Authors: Isaac Asimov
Tags: #Ciencia Ficción, Misterio, Fantástica, Cuentos
Shapur rechinó los dientes.
—Debí darme cuenta. Si las reglas de la probabilidad afectasen a los demonios, debiera de haberme desplazado con usted a este nuevo mundo supuesto. Tal como han sucedido las cosas, todo cuanto me queda por decir es que ha perdido los diez años felices que le abonamos. Es un consuelo. Y ya le atraparemos al final. Otro consuelo.
—¿Ah, sí? —replicó Wellby—. ¿De modo que hay consolaciones en el infierno? A través de los diez años que he vivido realmente, ignoré lo que acaso hubiera obtenido. Pero ahora que me trae usted a la memoria el recuerdo de «los diez años que pudieron haber sido», recuerdo también que en la cámara de bronce me dijo que los convenios demoníacos no daban nada que no se obtuviera mediante la laboriosidad y la confianza en… arriba. He sido laborioso y he confiado.
Los ojos de Wellby se posaron sobre la fotografía de su bella esposa y los cuatro hermosos hijos. Luego, paseó la vista por el lujoso despacho, decorado con el mejor gusto.
—Puedo muy bien escapar por completo al infierno. También el decidir esto se halla fuera de su poder —añadió.
Y el demonio, lanzando un horrible chillido, se desvaneció para siempre.
“Kid Stuff”
Pasada la primera punzada de náusea, Jan Prentiss dijo:
—¡Maldita sea…! ¡No eres más que un insecto!
Se trataba de la confirmación de un hecho, no de un insulto. La cosa que se posaba sobre el escritorio de Prentiss respondió:
—Desde luego.
Tenía unos treinta centímetros de longitud. Muy delgado, parecía la diminuta caricatura de un ser humano. Sus articulados brazos y piernas nacían a pares en la parte superior de su cuerpo, las segundas más largas y gruesas que los primeros, extendiéndose a lo largo del cuerpo y plegándose hacia delante en la rodilla.

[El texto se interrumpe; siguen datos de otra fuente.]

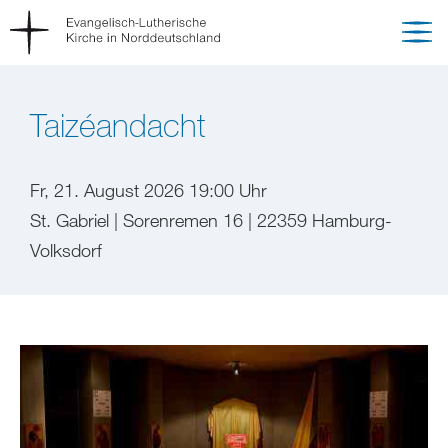
Taizéandacht
Fr, 21. August 2026 19:00 Uhr
St. Gabriel | Sorenremen 16 | 22359 Hamburg-
Volksdorf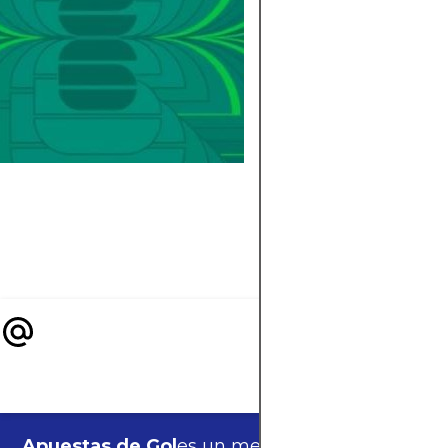
EL MUNDIAL 20
El Estadio Akron de
Guadalajara será se
del Mundial 2026 y
recibirá tres partida
de la fase de grupos
Conoce fechas,
selecciones y
curiosidades.
Apuestas de Gol
es un medio de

La criatura se apoyaba sobre estas rodillas, y el extremo de su velloso abdomen asomaba sobre el escritorio de Prentiss.
Este tuvo tiempo sobrado para reparar en todos los detalles, pues el objeto no ponía objeción alguna al examen. Al contrario, se mostraba complacido, como si estuviera acostumbrado a despertar admiración.
—¿Quién eres? —preguntó Prentiss, dudando de su propia racionalidad.

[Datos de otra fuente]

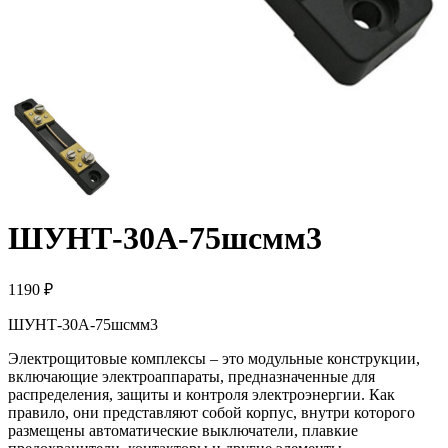
ШУНТ-30А-75шсмм3
1190 ₽
ШУНТ-30А-75шсмм3
Электрощитовые комплексы – это модульные конструкции,
включающие электроаппараты, предназначенные для
распределения, защиты и контроля электроэнергии. Как
правило, они представляют собой корпус, внутри которого
размещены автоматические выключатели, плавкие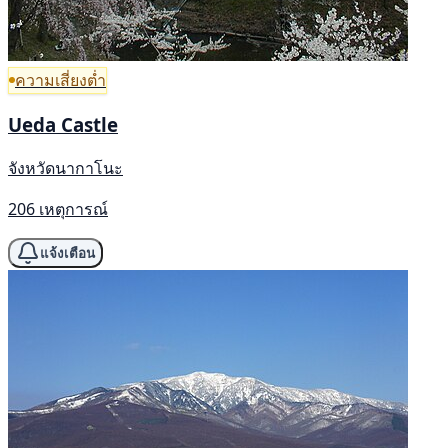
ความเสี่ยงต่ำ
Ueda Castle
จังหวัดนากาโนะ
206 เหตุการณ์
แจ้งเตือน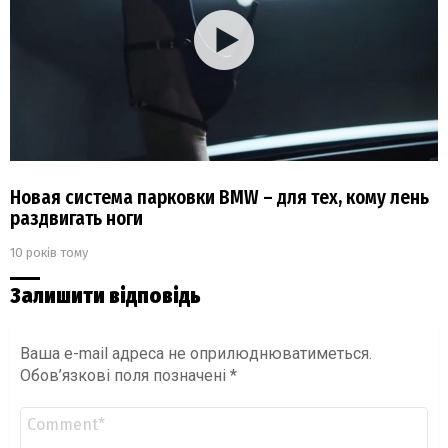
Новая система парковки BMW – для тех, кому лень
раздвигать ноги
10 років тому
Залишити відповідь
Ваша e-mail адреса не оприлюднюватиметься.
Обов’язкові поля позначені
*
Коментар
*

Cinco minutos antes, sentado ante su máquina, trabajaba pausadamente en el cuento que había prometido al editor Horace W. Browne para el número mensual de la Farfetched Fantasy Fiction. Se sentía muy bien, en perfecta forma.
Y de pronto, había vibrado una ráfaga de aire justo a la derecha de la máquina de escribir, remolineando y condensándose luego en el pequeño horror que columpiaba sus negros y relucientes pies al borde de la mesa escritorio.

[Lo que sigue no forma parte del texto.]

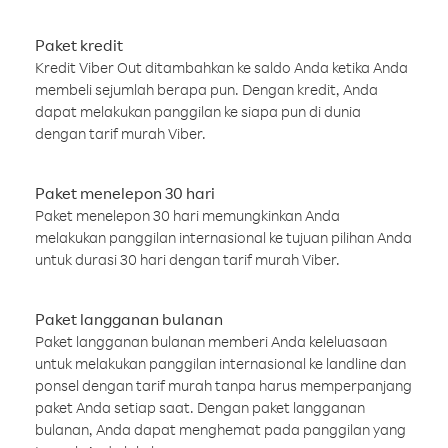
Paket kredit
Kredit Viber Out ditambahkan ke saldo Anda ketika Anda
membeli sejumlah berapa pun. Dengan kredit, Anda
dapat melakukan panggilan ke siapa pun di dunia
dengan tarif murah Viber.
Paket menelepon 30 hari
Paket menelepon 30 hari memungkinkan Anda
melakukan panggilan internasional ke tujuan pilihan Anda
untuk durasi 30 hari dengan tarif murah Viber.
Paket langganan bulanan
Paket langganan bulanan memberi Anda keleluasaan
untuk melakukan panggilan internasional ke landline dan
ponsel dengan tarif murah tanpa harus memperpanjang
paket Anda setiap saat. Dengan paket langganan
bulanan, Anda dapat menghemat pada panggilan yang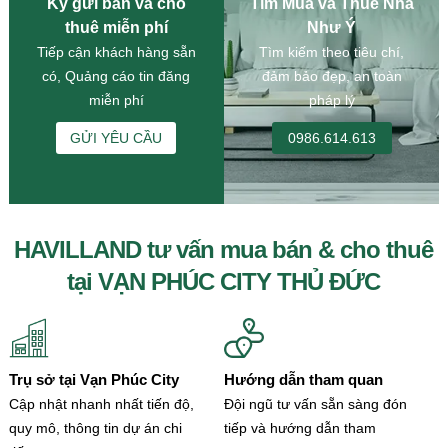
Ký gửi bán và cho
Tìm Mua và Thuê Nhà
thuê miễn phí
Như Ý
Tiếp cận khách hàng sẵn
Tìm kiếm theo tiêu chí,
có, Quảng cáo tin đăng
đảm bảo đẹp, an toàn
miễn phí
pháp lý
GỬI YÊU CẦU
0986.614.613
HAVILLAND tư vấn mua bán & cho thuê
tại VẠN PHÚC CITY THỦ ĐỨC
Trụ sở tại Vạn Phúc City
Hướng dẫn tham quan
Cập nhật nhanh nhất tiến độ,
Đội ngũ tư vấn sẵn sàng đón
quy mô, thông tin dự án chi
tiếp và hướng dẫn tham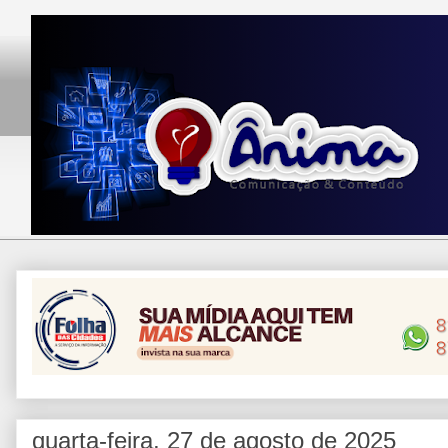
quarta-feira, 27 de agosto de 2025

Prentiss se preguntó distraído cómo iba a contarlo más tarde. Era la primera vez que su profesión afectaba tan crudamente a sus sueños. Tenía que ser un sueño, se dijo.
—Soy un avaloncio —habló el pequeño ser—. En otras palabras, soy de Avalón.
Su diminuto rostro acababa en una boca de tipo mandibular. Los ojos tenían irisaciones de múltiples tonalidades, y sobre cada ojo emergían dos ondeantes antenas de unos siete centímetros y medio de largo. No presentaba muestra alguna de nariz.
Pues claro que no, pensó Prentiss aturdido. Sin duda respira a través de orificios situados en el abdomen. En consecuencia, tal vez hablase con el abdomen. O quizá emplease la telepatía.
—¿Avalón? —repitió estúpidamente, y pensó: «¿Avalón? ¿El país de las hadas en tiempos del rey Arturo?»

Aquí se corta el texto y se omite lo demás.